REPUBLIKA.CO.ID, Oleh: drg. Syukri Wahid (Ketua Komisi I DPRD Kota Balikpapan)
Pembahasan mengenai tujuan dan sarana (wasilah) untuk mencapai tujuan adalah topik yang sudah cukup lama diperbincangkan para ulama kita sejak dahulu. Hal itu penting lantaran salah memahami kedua kaidah ini dalam beragama secara umum dapat berakibat fatal. Terlebih dalam metode perjuangan khususnya bisa memunculkan tuduhan-tuduhan yang tak seharusnya dialamatkan kepada saudara-saudara kita.
Apakah tujuan harus menghalalkan seluruh sarana untuk mencapainya? Apakah masalah sarana itu bersifat ta'abudiyah atau ekspresi penyembahan kita kepada Allah SWT, sehingga menggunakan sarana juga harus bersifat tauqifi atau pemberian langsung dari Allah SWT? karenanya kaidah yang digunakan adalah " mana perintahnya?

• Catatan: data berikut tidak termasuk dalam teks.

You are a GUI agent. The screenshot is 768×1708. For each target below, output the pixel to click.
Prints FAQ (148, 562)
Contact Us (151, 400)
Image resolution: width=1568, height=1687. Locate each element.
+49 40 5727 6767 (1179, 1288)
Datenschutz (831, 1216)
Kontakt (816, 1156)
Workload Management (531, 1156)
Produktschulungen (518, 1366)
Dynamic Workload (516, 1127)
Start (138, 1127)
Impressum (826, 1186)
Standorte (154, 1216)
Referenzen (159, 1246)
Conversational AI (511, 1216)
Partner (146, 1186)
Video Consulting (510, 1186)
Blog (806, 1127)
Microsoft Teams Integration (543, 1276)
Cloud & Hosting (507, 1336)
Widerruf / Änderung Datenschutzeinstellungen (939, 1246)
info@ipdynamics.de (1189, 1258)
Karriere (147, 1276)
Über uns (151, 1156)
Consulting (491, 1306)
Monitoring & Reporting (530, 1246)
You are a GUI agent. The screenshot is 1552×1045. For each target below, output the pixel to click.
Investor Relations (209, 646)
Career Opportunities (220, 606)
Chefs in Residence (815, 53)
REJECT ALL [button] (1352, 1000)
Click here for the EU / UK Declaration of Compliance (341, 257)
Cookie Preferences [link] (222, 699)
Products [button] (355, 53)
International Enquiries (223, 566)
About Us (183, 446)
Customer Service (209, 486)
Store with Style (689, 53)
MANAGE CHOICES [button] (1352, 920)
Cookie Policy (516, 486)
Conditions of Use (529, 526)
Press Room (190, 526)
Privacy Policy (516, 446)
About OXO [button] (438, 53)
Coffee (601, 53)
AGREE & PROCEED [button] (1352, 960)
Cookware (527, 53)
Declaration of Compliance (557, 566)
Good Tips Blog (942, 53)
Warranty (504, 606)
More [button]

Memang itu adalah prinsip dalam kaidah ibadah ritual atau makhdah, sehingga setiap ibadah prinsipnya tertolak atau tidak akan diterima Allah kecuali hanya yang di perintahkan saja. Apakah kita harus menggunakan sarana dakwah yang sama persis seperti yang ditempuh Rasulullah dalam metode perjuangan beliau menegakkan agama ?
Dalam Alquran, Allah menetapkan tujuan dalam memakmurkan bumi ini dan seluruh peran kita dalam merealisir tujuan tersebut. Dijadikannya diri kita sebagai khalifatullah fil ardhi atau sebagai pengganti Allah diatas muka bumi ini, karena memang syariat Allah tidak memiliki tangan dan kaki untuk berjalan dan masuk kedalam kehidupan ini. Kemudian syariat itu menjadi hidup dan menjelma menjadi hukum, norma, peraturan, sistem kecuali menggunakan manusia itu sendiri.
Jika kita membuka literatur ulama tentang siyasah maka mereka akan membuat bab tersendiri mengenai prinsip maqhasid atau maksud/tujuan politik, karena itu lebih esensi dari inti persoalan, sebab itu merupakan tujuan yang abadi dan tidak akan pernah berubah sedikitpun .
Imam as Syatibi seorang ulama kharismatik dari Spanyol dalam kitabnya Al Muwaffaqaat memperkenalkan tentang apa yang beliau sebut dengan prinsip maqoshid syari'ah, yaitu muara dari semua sebab mengapa Allah menurunkan syariat-Nya kepada manusia adalah untuk mencapai maslahat atau kebaikan dalam kehidupan ini.
Yaitu untuk menjaga lima hal, antara lain menjaga akal, jiwa, harta, agama dan keturunan. Termasuk dalam hal kita berpolitik dan bernegara, semua muara dari tujuan kita mengurus ummat ini dalam rangka mencapai tujuan dari maqashid tersebut.
Dalam fikih Islam semua perbuatan yang berhubungan langsung melanggar lima hal diatas tersebut dapat digolongkan dalam perbuatan dosa besar, contohnya seperti membunuh karena melanggar prinsip agama yaitu untuk menjaga jiwa. Minum khamar karena melanggar prinsip menjaga akal sebab mabuk dapat merusak akal manusia.
Mencuri karena melanggar prinsip menjaga harta, berzina karena melanggar prinsip menjaga keturunan dan syirik melanggar prinsip menjaga agama. Bahkan beliau mengatakan,''Kalau ada satu kasus yang tidak ditemui dalam nash yang jelas dalam Alquran dan Sunnah, maka aku akan putuskan apakah perbuatan tersebut melanggar terhadap lima prinsip tersebut.''
Apa hikmah di balik maqashid tersebut untuk menjamin kita tidak kehilangan alat atau jalan menemukan tujuan Syariat Islam itu diturunkan, karena itulah bersifat lentur, itulah sifat sarana atau washilah. Sehinggga tujuan dalam berpolitik mengharuskan sarana yang kita gunakan bisa menyampaikan kita kepada tujuan. Jadi prinsip washilah adalah mengikuti prinsip tujuan atau maqoshid-nya, karena Allah SWT menyebutkan tujuannya, bukan alatnya.